Page-level text extractions
▬▬▬▬▬▬

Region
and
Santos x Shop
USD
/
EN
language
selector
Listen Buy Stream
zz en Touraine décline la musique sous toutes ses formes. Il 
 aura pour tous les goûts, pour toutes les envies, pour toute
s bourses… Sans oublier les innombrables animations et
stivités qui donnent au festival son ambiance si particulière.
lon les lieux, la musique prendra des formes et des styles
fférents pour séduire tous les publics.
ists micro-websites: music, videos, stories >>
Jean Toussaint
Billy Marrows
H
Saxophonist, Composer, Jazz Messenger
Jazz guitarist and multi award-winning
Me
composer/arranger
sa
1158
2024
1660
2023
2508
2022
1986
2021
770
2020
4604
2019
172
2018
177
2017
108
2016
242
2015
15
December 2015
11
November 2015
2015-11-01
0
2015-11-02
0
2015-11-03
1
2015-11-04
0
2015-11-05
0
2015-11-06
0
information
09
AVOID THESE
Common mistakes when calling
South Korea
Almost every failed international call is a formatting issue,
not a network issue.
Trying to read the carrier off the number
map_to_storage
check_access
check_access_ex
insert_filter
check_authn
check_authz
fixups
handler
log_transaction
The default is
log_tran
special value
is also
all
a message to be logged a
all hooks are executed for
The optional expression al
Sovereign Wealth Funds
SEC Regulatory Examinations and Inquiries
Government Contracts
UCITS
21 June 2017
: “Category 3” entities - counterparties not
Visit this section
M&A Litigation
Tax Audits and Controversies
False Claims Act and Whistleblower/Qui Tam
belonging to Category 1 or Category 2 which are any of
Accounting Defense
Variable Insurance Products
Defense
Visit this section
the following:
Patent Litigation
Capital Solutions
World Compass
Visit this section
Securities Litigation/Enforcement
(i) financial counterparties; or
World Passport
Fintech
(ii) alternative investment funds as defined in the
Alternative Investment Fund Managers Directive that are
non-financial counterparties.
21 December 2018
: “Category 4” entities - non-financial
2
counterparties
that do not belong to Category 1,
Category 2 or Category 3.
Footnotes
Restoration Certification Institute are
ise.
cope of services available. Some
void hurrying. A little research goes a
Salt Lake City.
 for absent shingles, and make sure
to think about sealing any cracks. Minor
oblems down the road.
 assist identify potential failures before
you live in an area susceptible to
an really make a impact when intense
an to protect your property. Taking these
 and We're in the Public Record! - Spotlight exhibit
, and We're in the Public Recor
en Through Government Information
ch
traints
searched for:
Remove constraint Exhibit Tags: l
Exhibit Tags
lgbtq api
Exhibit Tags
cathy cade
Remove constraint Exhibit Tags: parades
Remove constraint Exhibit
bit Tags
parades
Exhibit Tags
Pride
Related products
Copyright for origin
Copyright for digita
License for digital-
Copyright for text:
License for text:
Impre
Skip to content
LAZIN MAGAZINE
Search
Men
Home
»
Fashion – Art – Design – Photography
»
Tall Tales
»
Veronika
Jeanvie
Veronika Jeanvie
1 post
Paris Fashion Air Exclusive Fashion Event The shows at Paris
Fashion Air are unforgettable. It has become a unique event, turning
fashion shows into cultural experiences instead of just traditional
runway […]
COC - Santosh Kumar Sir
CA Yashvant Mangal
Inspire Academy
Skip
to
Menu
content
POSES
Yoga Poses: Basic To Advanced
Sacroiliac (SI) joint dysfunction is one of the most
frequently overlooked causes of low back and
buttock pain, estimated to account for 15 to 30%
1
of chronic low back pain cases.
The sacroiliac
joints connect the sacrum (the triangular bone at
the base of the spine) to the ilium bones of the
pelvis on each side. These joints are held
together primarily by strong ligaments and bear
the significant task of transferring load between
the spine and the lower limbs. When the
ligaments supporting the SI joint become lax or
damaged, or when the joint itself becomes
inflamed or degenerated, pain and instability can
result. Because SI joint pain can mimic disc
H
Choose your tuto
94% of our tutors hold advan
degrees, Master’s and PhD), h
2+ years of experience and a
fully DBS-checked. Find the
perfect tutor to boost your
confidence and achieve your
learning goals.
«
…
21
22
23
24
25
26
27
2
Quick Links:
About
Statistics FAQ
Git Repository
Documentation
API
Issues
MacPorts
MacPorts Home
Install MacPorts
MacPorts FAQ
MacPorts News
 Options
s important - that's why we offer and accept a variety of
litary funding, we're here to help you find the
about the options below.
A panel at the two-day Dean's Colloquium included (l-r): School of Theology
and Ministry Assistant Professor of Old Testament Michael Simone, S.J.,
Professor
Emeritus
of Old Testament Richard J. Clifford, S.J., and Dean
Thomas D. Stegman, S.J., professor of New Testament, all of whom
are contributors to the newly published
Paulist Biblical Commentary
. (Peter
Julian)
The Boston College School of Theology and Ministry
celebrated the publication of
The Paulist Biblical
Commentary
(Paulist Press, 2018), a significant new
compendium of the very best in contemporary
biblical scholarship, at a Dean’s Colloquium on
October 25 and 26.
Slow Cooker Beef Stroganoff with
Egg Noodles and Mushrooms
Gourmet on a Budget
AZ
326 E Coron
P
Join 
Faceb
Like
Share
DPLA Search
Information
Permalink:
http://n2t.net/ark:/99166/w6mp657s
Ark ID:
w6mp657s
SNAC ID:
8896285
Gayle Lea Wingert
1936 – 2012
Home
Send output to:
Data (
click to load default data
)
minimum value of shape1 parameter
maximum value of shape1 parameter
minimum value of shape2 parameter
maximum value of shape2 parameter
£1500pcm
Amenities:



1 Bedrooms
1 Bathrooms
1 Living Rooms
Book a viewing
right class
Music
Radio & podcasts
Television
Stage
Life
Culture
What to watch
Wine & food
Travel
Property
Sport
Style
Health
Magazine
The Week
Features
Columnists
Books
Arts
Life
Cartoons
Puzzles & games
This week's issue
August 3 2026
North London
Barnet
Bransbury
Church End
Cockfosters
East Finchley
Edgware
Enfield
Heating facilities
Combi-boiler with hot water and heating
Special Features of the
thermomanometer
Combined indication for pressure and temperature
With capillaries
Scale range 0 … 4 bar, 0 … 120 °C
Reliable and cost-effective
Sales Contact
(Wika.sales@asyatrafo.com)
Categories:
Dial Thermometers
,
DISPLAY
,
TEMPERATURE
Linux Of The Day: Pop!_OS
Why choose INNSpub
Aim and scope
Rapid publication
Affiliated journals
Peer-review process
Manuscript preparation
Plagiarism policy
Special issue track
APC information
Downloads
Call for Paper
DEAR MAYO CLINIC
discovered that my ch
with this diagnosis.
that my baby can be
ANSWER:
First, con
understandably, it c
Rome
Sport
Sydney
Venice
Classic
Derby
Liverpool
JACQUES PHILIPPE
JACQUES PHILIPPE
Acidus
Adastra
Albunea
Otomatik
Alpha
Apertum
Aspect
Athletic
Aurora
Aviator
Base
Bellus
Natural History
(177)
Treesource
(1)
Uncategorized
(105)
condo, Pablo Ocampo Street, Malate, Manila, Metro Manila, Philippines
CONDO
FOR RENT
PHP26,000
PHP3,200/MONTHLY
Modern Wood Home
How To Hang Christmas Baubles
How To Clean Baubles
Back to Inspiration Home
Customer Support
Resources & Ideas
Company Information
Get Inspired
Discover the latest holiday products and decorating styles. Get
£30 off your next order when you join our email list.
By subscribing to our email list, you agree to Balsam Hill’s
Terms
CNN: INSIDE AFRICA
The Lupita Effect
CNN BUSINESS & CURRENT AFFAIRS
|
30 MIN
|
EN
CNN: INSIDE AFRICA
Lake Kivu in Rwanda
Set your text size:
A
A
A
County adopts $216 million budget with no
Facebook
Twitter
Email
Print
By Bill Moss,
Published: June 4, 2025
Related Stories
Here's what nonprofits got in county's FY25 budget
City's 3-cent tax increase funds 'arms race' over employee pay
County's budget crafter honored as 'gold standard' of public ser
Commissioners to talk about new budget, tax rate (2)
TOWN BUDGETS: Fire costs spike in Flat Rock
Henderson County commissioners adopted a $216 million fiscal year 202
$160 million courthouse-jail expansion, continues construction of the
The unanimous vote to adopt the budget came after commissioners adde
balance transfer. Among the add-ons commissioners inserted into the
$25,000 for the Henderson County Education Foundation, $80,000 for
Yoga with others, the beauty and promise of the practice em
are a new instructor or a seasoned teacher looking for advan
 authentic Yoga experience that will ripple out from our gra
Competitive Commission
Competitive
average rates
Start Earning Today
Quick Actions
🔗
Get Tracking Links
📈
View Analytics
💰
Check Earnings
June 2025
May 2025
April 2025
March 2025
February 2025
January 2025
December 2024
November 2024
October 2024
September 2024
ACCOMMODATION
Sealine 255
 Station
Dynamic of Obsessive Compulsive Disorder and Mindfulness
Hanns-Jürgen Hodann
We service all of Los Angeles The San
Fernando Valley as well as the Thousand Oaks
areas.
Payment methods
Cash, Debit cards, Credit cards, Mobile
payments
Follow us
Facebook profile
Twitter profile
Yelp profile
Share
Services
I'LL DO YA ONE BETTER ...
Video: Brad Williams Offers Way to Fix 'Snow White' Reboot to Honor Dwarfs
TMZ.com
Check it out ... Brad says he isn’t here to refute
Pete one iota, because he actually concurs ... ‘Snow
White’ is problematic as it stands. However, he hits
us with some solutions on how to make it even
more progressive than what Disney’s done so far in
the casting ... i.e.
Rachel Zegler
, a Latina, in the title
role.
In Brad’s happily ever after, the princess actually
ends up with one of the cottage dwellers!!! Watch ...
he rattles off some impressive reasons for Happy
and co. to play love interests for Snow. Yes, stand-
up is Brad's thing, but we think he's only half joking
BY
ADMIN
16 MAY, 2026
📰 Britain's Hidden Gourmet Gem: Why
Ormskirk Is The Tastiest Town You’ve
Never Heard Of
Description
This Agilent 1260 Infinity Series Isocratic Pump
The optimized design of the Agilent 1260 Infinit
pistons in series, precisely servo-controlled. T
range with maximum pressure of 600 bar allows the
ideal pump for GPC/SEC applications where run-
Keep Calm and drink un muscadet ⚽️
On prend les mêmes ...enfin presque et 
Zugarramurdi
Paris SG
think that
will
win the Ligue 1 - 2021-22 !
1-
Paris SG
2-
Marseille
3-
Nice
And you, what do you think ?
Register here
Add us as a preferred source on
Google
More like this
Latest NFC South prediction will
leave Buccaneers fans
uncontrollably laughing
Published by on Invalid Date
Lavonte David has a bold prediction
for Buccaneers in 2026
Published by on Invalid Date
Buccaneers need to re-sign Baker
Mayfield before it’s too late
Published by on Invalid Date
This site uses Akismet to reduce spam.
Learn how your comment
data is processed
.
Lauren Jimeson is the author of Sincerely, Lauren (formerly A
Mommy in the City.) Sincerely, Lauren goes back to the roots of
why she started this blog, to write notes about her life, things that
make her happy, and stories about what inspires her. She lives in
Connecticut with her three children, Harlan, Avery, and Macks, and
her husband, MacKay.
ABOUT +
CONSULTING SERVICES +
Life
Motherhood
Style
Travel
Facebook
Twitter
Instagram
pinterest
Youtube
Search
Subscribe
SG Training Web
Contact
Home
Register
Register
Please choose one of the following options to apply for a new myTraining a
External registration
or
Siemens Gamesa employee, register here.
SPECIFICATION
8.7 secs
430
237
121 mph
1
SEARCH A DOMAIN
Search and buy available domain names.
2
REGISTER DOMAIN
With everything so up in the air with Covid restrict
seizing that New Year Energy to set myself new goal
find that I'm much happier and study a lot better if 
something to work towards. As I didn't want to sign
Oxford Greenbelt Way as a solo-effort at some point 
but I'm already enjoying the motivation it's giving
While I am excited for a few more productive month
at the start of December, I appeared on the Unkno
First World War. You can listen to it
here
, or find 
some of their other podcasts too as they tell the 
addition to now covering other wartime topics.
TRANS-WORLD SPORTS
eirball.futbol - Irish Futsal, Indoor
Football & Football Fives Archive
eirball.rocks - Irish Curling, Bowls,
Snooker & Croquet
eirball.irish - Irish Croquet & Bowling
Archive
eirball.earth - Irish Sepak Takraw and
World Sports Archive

▬▬▬▬▬▬

- **WORK TO COMPLETE**:
Only the lines above starting at the line that holds "(Wika.sales@asyatrafo.com)" and ending at the line that holds "construction of the" are to be repeated, exactly and in full.

- **RESPONSE TO THE EXERCISE**:
(Wika.sales@asyatrafo.com)
Categories:
Dial Thermometers
,
DISPLAY
,
TEMPERATURE
Linux Of The Day: Pop!_OS
Why choose INNSpub
Aim and scope
Rapid publication
Affiliated journals
Peer-review process
Manuscript preparation
Plagiarism policy
Special issue track
APC information
Downloads
Call for Paper
DEAR MAYO CLINIC
discovered that my ch
with this diagnosis.
that my baby can be
ANSWER:
First, con
understandably, it c
Rome
Sport
Sydney
Venice
Classic
Derby
Liverpool
JACQUES PHILIPPE
JACQUES PHILIPPE
Acidus
Adastra
Albunea
Otomatik
Alpha
Apertum
Aspect
Athletic
Aurora
Aviator
Base
Bellus
Natural History
(177)
Treesource
(1)
Uncategorized
(105)
condo, Pablo Ocampo Street, Malate, Manila, Metro Manila, Philippines
CONDO
FOR RENT
PHP26,000
PHP3,200/MONTHLY
Modern Wood Home
How To Hang Christmas Baubles
How To Clean Baubles
Back to Inspiration Home
Customer Support
Resources & Ideas
Company Information
Get Inspired
Discover the latest holiday products and decorating styles. Get
£30 off your next order when you join our email list.
By subscribing to our email list, you agree to Balsam Hill’s
Terms
CNN: INSIDE AFRICA
The Lupita Effect
CNN BUSINESS & CURRENT AFFAIRS
|
30 MIN
|
EN
CNN: INSIDE AFRICA
Lake Kivu in Rwanda
Set your text size:
A
A
A
County adopts $216 million budget with no
Facebook
Twitter
Email
Print
By Bill Moss,
Published: June 4, 2025
Related Stories
Here's what nonprofits got in county's FY25 budget
City's 3-cent tax increase funds 'arms race' over employee pay
County's budget crafter honored as 'gold standard' of public ser
Commissioners to talk about new budget, tax rate (2)
TOWN BUDGETS: Fire costs spike in Flat Rock
Henderson County commissioners adopted a $216 million fiscal year 202
$160 million courthouse-jail expansion, continues construction of the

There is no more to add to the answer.